[Page-level text extractions]
==================================================

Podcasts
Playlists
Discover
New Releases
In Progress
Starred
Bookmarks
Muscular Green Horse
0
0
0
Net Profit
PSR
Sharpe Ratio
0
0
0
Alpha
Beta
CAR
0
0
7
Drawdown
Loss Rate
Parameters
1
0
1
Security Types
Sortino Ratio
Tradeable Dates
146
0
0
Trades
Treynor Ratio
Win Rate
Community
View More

==================================================

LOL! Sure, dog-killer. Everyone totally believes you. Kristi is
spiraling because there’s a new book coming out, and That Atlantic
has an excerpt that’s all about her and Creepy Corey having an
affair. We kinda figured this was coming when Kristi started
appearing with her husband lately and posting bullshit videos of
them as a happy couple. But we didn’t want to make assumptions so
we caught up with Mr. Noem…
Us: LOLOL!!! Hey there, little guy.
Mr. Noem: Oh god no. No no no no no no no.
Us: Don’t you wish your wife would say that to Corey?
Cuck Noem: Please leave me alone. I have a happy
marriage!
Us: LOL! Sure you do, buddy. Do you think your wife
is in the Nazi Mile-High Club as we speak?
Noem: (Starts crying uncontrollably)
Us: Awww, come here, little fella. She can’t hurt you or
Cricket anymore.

==================================================

Exercise prompt: What you return must be an exact retyping of the lines above starting at the line with "appearing with her" and ending at the line with "Cricket anymore.", and nothing besides.

Solved problem:
appearing with her husband lately and posting bullshit videos of
them as a happy couple. But we didn’t want to make assumptions so
we caught up with Mr. Noem…
Us: LOLOL!!! Hey there, little guy.
Mr. Noem: Oh god no. No no no no no no no.
Us: Don’t you wish your wife would say that to Corey?
Cuck Noem: Please leave me alone. I have a happy
marriage!
Us: LOL! Sure you do, buddy. Do you think your wife
is in the Nazi Mile-High Club as we speak?
Noem: (Starts crying uncontrollably)
Us: Awww, come here, little fella. She can’t hurt you or
Cricket anymore.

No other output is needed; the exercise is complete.